EXERCISE DESCRIPTION -
Read the listing below and copy out each line where the word "SmartArt" occurs.
** SOURCE MATERIAL follows **
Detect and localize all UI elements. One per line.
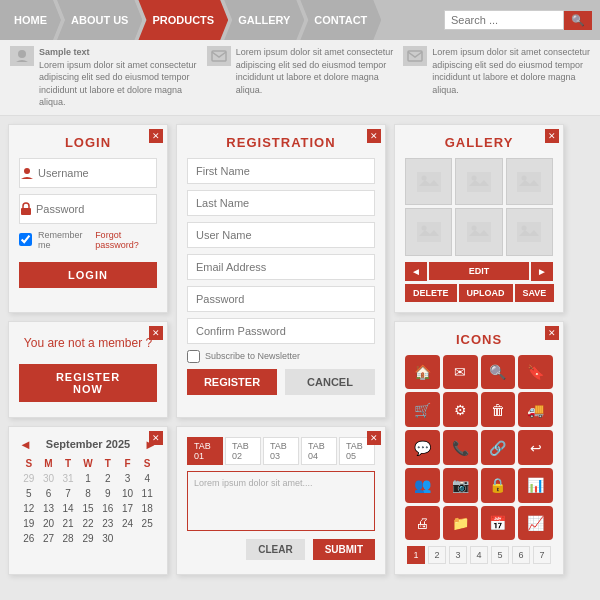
- icon-chat[interactable]: 💬: [405, 430, 440, 465]
- cal-day-12[interactable]: 12: [19, 501, 39, 516]
- gallery-thumb-1[interactable]: [405, 158, 452, 205]
- gallery-thumb-6[interactable]: [506, 208, 553, 255]
- icon-truck[interactable]: 🚚: [518, 392, 553, 427]
- gallery-delete-button[interactable]: DELETE: [405, 284, 457, 302]
- cal-day-4[interactable]: 4: [137, 471, 157, 486]
- cal-day-1[interactable]: 1: [78, 471, 98, 486]
- nav-products[interactable]: PRODUCTS: [138, 0, 228, 40]
- cal-day-6[interactable]: 6: [39, 486, 59, 501]
- cal-day-11[interactable]: 11: [137, 486, 157, 501]
- search-input[interactable]: [444, 10, 564, 30]
- icon-cart[interactable]: 🛒: [405, 392, 440, 427]
- cal-day-18[interactable]: 18: [137, 501, 157, 516]
- cal-day-26[interactable]: 26: [19, 531, 39, 546]
- icon-link[interactable]: 🔗: [481, 430, 516, 465]
- registration-close-button[interactable]: ✕: [367, 129, 381, 143]
- icon-mail[interactable]: ✉: [443, 355, 478, 390]
- icon-folder[interactable]: 📁: [443, 506, 478, 541]
- icon-calendar[interactable]: 📅: [481, 506, 516, 541]
- page-btn-6[interactable]: 6: [512, 546, 530, 564]
- cal-day-15[interactable]: 15: [78, 501, 98, 516]
- newsletter-checkbox[interactable]: [187, 350, 200, 363]
- cancel-button[interactable]: CANCEL: [285, 369, 375, 395]
- remember-checkbox[interactable]: [19, 233, 32, 246]
- icon-lock[interactable]: 🔒: [481, 468, 516, 503]
- icon-trash[interactable]: 🗑: [481, 392, 516, 427]
- icons-close-button[interactable]: ✕: [545, 326, 559, 340]
- cal-day-24[interactable]: 24: [118, 516, 138, 531]
- firstname-input[interactable]: [187, 158, 375, 184]
- cal-day-23[interactable]: 23: [98, 516, 118, 531]
- register-button[interactable]: REGISTER: [187, 369, 277, 395]
- icon-phone[interactable]: 📞: [443, 430, 478, 465]
- icon-camera[interactable]: 📷: [443, 468, 478, 503]
- icon-home[interactable]: 🏠: [405, 355, 440, 390]
- tab-03[interactable]: TAB 03: [263, 437, 299, 465]
- promo-close-button[interactable]: ✕: [149, 326, 163, 340]
- page-btn-5[interactable]: 5: [491, 546, 509, 564]
- cal-day-17[interactable]: 17: [118, 501, 138, 516]
- submit-button[interactable]: SUBMIT: [313, 539, 375, 560]
- page-btn-3[interactable]: 3: [449, 546, 467, 564]
- page-btn-7[interactable]: 7: [533, 546, 551, 564]
- password-input[interactable]: [32, 199, 178, 219]
- cal-day-7[interactable]: 7: [58, 486, 78, 501]
- cal-day-8[interactable]: 8: [78, 486, 98, 501]
- icon-bookmark[interactable]: 🔖: [518, 355, 553, 390]
- gallery-thumb-4[interactable]: [405, 208, 452, 255]
- email-input[interactable]: [187, 254, 375, 280]
- gallery-thumb-3[interactable]: [506, 158, 553, 205]
- page-btn-4[interactable]: 4: [470, 546, 488, 564]
- gallery-next-button[interactable]: ►: [531, 262, 553, 281]
- cal-day-30[interactable]: 30: [39, 471, 59, 486]
- gallery-thumb-2[interactable]: [455, 158, 502, 205]
- nav-home[interactable]: HOME: [0, 0, 61, 40]
- cal-day-oct1[interactable]: [118, 531, 138, 546]
- gallery-save-button[interactable]: SAVE: [515, 284, 555, 302]
- tabs-close-button[interactable]: ✕: [367, 431, 381, 445]
- calendar-close-button[interactable]: ✕: [149, 431, 163, 445]
- tab-04[interactable]: TAB 04: [301, 437, 337, 465]
- cal-day-25[interactable]: 25: [137, 516, 157, 531]
- cal-day-5[interactable]: 5: [19, 486, 39, 501]
- tab-02[interactable]: TAB 02: [225, 437, 261, 465]
- gallery-thumb-5[interactable]: [455, 208, 502, 255]
- cal-day-29[interactable]: 29: [19, 471, 39, 486]
- gallery-prev-button[interactable]: ◄: [405, 262, 427, 281]
- tab-01[interactable]: TAB 01: [187, 437, 223, 465]
- reg-password-input[interactable]: [187, 286, 375, 312]
- cal-day-31[interactable]: 31: [58, 471, 78, 486]
- forgot-password-link[interactable]: Forgot password?: [95, 230, 157, 250]
- cal-day-30b[interactable]: 30: [98, 531, 118, 546]
- gallery-upload-button[interactable]: UPLOAD: [459, 284, 513, 302]
- page-btn-2[interactable]: 2: [428, 546, 446, 564]
- nav-about[interactable]: ABOUT US: [57, 0, 142, 40]
- gallery-close-button[interactable]: ✕: [545, 129, 559, 143]
- confirm-password-input[interactable]: [187, 318, 375, 344]
- cal-day-2[interactable]: 2: [98, 471, 118, 486]
- cal-day-29b[interactable]: 29: [78, 531, 98, 546]
- register-now-button[interactable]: REGISTER NOW: [19, 364, 157, 402]
- login-button[interactable]: LOGIN: [19, 262, 157, 288]
- icon-stats[interactable]: 📈: [518, 506, 553, 541]
- cal-day-9[interactable]: 9: [98, 486, 118, 501]
- cal-day-3[interactable]: 3: [118, 471, 138, 486]
- cal-day-16[interactable]: 16: [98, 501, 118, 516]
- search-button[interactable]: 🔍: [564, 11, 592, 30]
- nav-contact[interactable]: CONTACT: [300, 0, 381, 40]
- icon-settings[interactable]: ⚙: [443, 392, 478, 427]
- cal-day-19[interactable]: 19: [19, 516, 39, 531]
- cal-day-22[interactable]: 22: [78, 516, 98, 531]
- cal-day-27[interactable]: 27: [39, 531, 59, 546]
- icon-chart[interactable]: 📊: [518, 468, 553, 503]
- cal-day-14[interactable]: 14: [58, 501, 78, 516]
- nav-gallery[interactable]: GALLERY: [224, 0, 304, 40]
- cal-day-28[interactable]: 28: [58, 531, 78, 546]
- cal-day-oct2[interactable]: [137, 531, 157, 546]
- cal-day-13[interactable]: 13: [39, 501, 59, 516]
- icon-undo[interactable]: ↩: [518, 430, 553, 465]
- cal-day-21[interactable]: 21: [58, 516, 78, 531]
- username-input[interactable]: [34, 163, 180, 183]
- icon-search[interactable]: 🔍: [481, 355, 516, 390]
- lastname-input[interactable]: [187, 190, 375, 216]
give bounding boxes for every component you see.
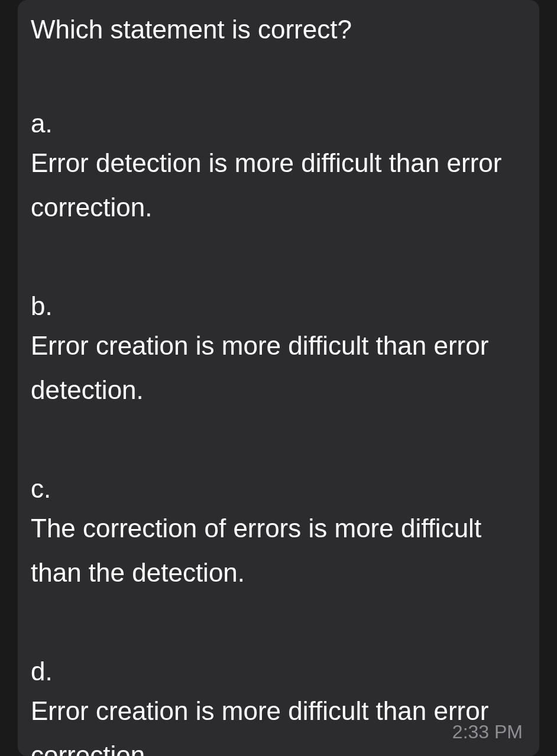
option-text: Error creation is more difficult than er… bbox=[31, 324, 526, 413]
message-timestamp: 2:33 PM bbox=[452, 721, 523, 743]
message-bubble[interactable]: Which statement is correct? a. Error det… bbox=[18, 0, 539, 756]
option-letter: a. bbox=[31, 106, 526, 141]
option-text: The correction of errors is more difficu… bbox=[31, 507, 526, 595]
option-letter: c. bbox=[31, 471, 526, 506]
option-a: a. Error detection is more difficult tha… bbox=[31, 106, 526, 229]
question-text: Which statement is correct? bbox=[31, 12, 526, 47]
option-letter: d. bbox=[31, 654, 526, 689]
option-b: b. Error creation is more difficult than… bbox=[31, 288, 526, 412]
option-text: Error detection is more difficult than e… bbox=[31, 141, 526, 230]
option-c: c. The correction of errors is more diff… bbox=[31, 471, 526, 595]
option-letter: b. bbox=[31, 288, 526, 323]
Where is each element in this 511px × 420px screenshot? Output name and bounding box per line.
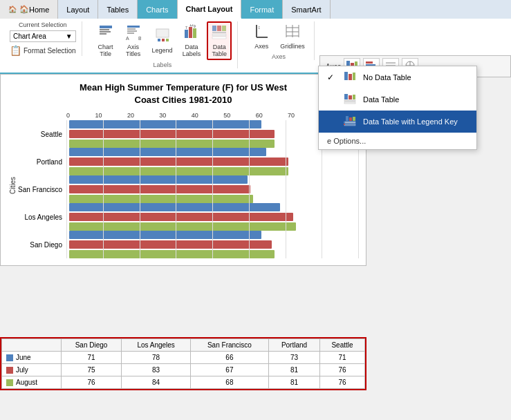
data-labels-button[interactable]: 7129 DataLabels (179, 22, 205, 59)
svg-rect-55 (346, 116, 349, 121)
tab-smartart-label: SmartArt (291, 6, 321, 14)
august-legend-box (6, 379, 13, 386)
svg-rect-13 (166, 39, 169, 41)
tab-charts-label: Charts (146, 6, 168, 14)
tab-charts[interactable]: Charts (138, 0, 177, 19)
portland-july-bar (69, 158, 288, 166)
format-selection-button[interactable]: 📋 Format Selection (10, 45, 76, 56)
svg-rect-12 (162, 39, 165, 41)
tab-home-label: Home (29, 6, 49, 14)
sd-june-bar (69, 231, 261, 239)
axes-group-label: Axes (249, 53, 308, 60)
sf-august-bar (69, 195, 253, 203)
la-july-bar (69, 213, 293, 221)
x-axis-labels: 0 10 20 30 40 50 60 70 80 90 (18, 112, 359, 119)
la-august-bar (69, 222, 296, 231)
table-row-june: June 71 78 66 73 71 (2, 352, 365, 364)
tab-chart-layout[interactable]: Chart Layout (178, 0, 242, 19)
portland-bars (69, 148, 359, 175)
svg-rect-20 (212, 26, 216, 31)
august-sf-cell: 68 (190, 376, 268, 389)
august-label: August (16, 379, 37, 386)
svg-rect-2 (100, 31, 111, 32)
june-portland-cell: 73 (269, 352, 320, 364)
seattle-july-bar (69, 130, 275, 138)
no-data-table-item[interactable]: ✓ No Data Table (319, 66, 476, 88)
seattle-june-bar (69, 120, 261, 128)
san-francisco-bars (69, 175, 359, 203)
svg-rect-51 (349, 95, 352, 99)
svg-text:↕: ↕ (258, 25, 261, 30)
august-la-cell: 84 (122, 376, 190, 389)
data-table-button[interactable]: DataTable (207, 21, 232, 60)
svg-rect-54 (344, 102, 355, 104)
svg-rect-6 (127, 30, 137, 32)
see-more-label: e Options... (327, 137, 366, 145)
tab-tables-label: Tables (106, 6, 129, 14)
data-table-item[interactable]: Data Table (319, 88, 476, 111)
axes-group: ↕ Axes Gridli (243, 21, 315, 60)
svg-rect-5 (127, 28, 136, 30)
bars-wrapper: Seattle Portland (18, 120, 359, 258)
portland-june-bar (69, 148, 266, 156)
data-table-legend-item[interactable]: Data Table with Legend Key (319, 111, 476, 133)
august-seattle-cell: 76 (319, 376, 364, 389)
tab-smartart[interactable]: SmartArt (283, 0, 330, 19)
los-angeles-bars (69, 203, 359, 231)
svg-text:12: 12 (189, 24, 194, 27)
seattle-label: Seattle (18, 131, 66, 138)
chart-title-button[interactable]: ChartTitle (93, 22, 118, 59)
chart-title-icon (98, 24, 113, 43)
col-header-seattle: Seattle (319, 339, 364, 352)
y-axis-label: Cities (8, 112, 18, 258)
no-data-table-icon (344, 71, 357, 84)
legend-label: Legend (152, 47, 173, 54)
seattle-bars (69, 120, 359, 148)
july-label: July (16, 366, 28, 374)
axis-titles-button[interactable]: AB AxisTitles (121, 22, 146, 59)
june-sf-cell: 66 (190, 352, 268, 364)
tab-tables[interactable]: Tables (98, 0, 138, 19)
data-labels-label: DataLabels (183, 44, 201, 57)
svg-rect-24 (212, 34, 226, 36)
checkmark-icon: ✓ (327, 73, 338, 82)
legend-icon (155, 28, 170, 46)
gridlines-button[interactable]: Gridlines (277, 21, 308, 52)
july-month-cell: July (2, 364, 62, 376)
svg-rect-59 (344, 124, 355, 126)
col-header-portland: Portland (269, 339, 320, 352)
gridlines-icon (285, 23, 300, 42)
svg-rect-60 (344, 122, 345, 123)
data-table-icon (212, 24, 227, 43)
home-icon: 🏠 (19, 5, 29, 14)
axes-button[interactable]: ↕ Axes (249, 21, 274, 52)
col-header-san-francisco: San Francisco (190, 339, 268, 352)
labels-group: ChartTitle AB AxisTitles Legend (88, 21, 239, 68)
table-row-august: August 76 84 68 81 76 (2, 376, 365, 389)
legend-button[interactable]: Legend (149, 26, 176, 56)
bar-group-seattle: Seattle (18, 120, 359, 148)
sf-july-bar (69, 185, 250, 193)
svg-rect-22 (222, 26, 226, 31)
data-table: San Diego Los Angeles San Francisco Port… (1, 338, 365, 389)
labels-buttons: ChartTitle AB AxisTitles Legend (93, 21, 232, 60)
svg-rect-14 (185, 30, 188, 38)
see-more-options[interactable]: e Options... (319, 133, 476, 149)
svg-rect-21 (217, 26, 221, 31)
svg-rect-10 (156, 29, 169, 37)
tab-home[interactable]: 🏠 Home (0, 0, 58, 19)
format-selection-label: Format Selection (24, 47, 76, 55)
portland-august-bar (69, 167, 288, 175)
chart-area-dropdown[interactable]: Chart Area ▼ (10, 30, 76, 42)
data-table-menu-label: Data Table (363, 95, 399, 104)
june-la-cell: 78 (122, 352, 190, 364)
tab-format[interactable]: Format (241, 0, 283, 19)
chart-area: Cities 0 10 20 30 40 50 60 70 80 90 (8, 112, 359, 258)
august-portland-cell: 81 (269, 376, 320, 389)
july-la-cell: 83 (122, 364, 190, 376)
june-sd-cell: 71 (61, 352, 122, 364)
july-sf-cell: 67 (190, 364, 268, 376)
svg-rect-7 (127, 32, 134, 34)
tab-layout[interactable]: Layout (58, 0, 98, 19)
seattle-august-bar (69, 140, 275, 148)
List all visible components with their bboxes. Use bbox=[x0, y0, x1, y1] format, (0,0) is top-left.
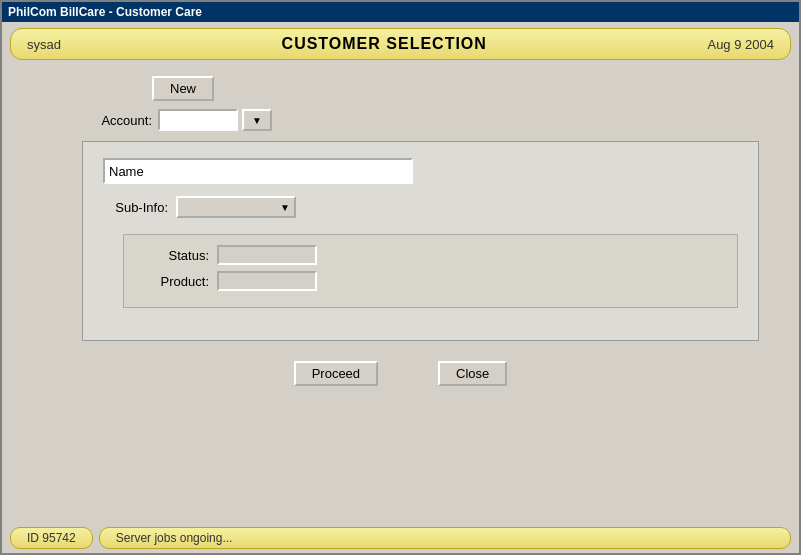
close-button[interactable]: Close bbox=[438, 361, 507, 386]
message-badge: Server jobs ongoing... bbox=[99, 527, 791, 549]
subinfo-row: Sub-Info: ▼ bbox=[103, 196, 738, 218]
search-panel: Sub-Info: ▼ Status: Product: bbox=[82, 141, 759, 341]
main-content: New Account: ▼ Sub-Info: ▼ Stat bbox=[2, 66, 799, 523]
name-row bbox=[103, 158, 738, 184]
subinfo-dropdown[interactable]: ▼ bbox=[176, 196, 296, 218]
account-row: Account: ▼ bbox=[82, 109, 779, 131]
account-label: Account: bbox=[82, 113, 152, 128]
subinfo-label: Sub-Info: bbox=[103, 200, 168, 215]
status-product-panel: Status: Product: bbox=[123, 234, 738, 308]
window-title: PhilCom BillCare - Customer Care bbox=[8, 5, 202, 19]
header-date: Aug 9 2004 bbox=[707, 37, 774, 52]
new-button[interactable]: New bbox=[152, 76, 214, 101]
chevron-down-icon: ▼ bbox=[280, 202, 290, 213]
proceed-button[interactable]: Proceed bbox=[294, 361, 378, 386]
footer-buttons: Proceed Close bbox=[22, 341, 779, 396]
account-input[interactable] bbox=[158, 109, 238, 131]
product-label: Product: bbox=[144, 274, 209, 289]
main-window: PhilCom BillCare - Customer Care sysad C… bbox=[0, 0, 801, 555]
name-input[interactable] bbox=[103, 158, 413, 184]
status-bar: ID 95742 Server jobs ongoing... bbox=[2, 523, 799, 553]
new-btn-row: New bbox=[152, 76, 779, 101]
product-input[interactable] bbox=[217, 271, 317, 291]
product-row: Product: bbox=[144, 271, 717, 291]
account-dropdown-button[interactable]: ▼ bbox=[242, 109, 272, 131]
status-row: Status: bbox=[144, 245, 717, 265]
header-user: sysad bbox=[27, 37, 61, 52]
chevron-down-icon: ▼ bbox=[252, 115, 262, 126]
header-title: CUSTOMER SELECTION bbox=[282, 35, 487, 53]
header-bar: sysad CUSTOMER SELECTION Aug 9 2004 bbox=[10, 28, 791, 60]
title-bar: PhilCom BillCare - Customer Care bbox=[2, 2, 799, 22]
id-badge: ID 95742 bbox=[10, 527, 93, 549]
status-label: Status: bbox=[144, 248, 209, 263]
status-input[interactable] bbox=[217, 245, 317, 265]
** End of SOURCE MATERIAL **
SOLVED PROBLEM -
tab-smartart-label: SmartArt (291, 6, 321, 14)
tab-smartart[interactable]: SmartArt (283, 0, 330, 19)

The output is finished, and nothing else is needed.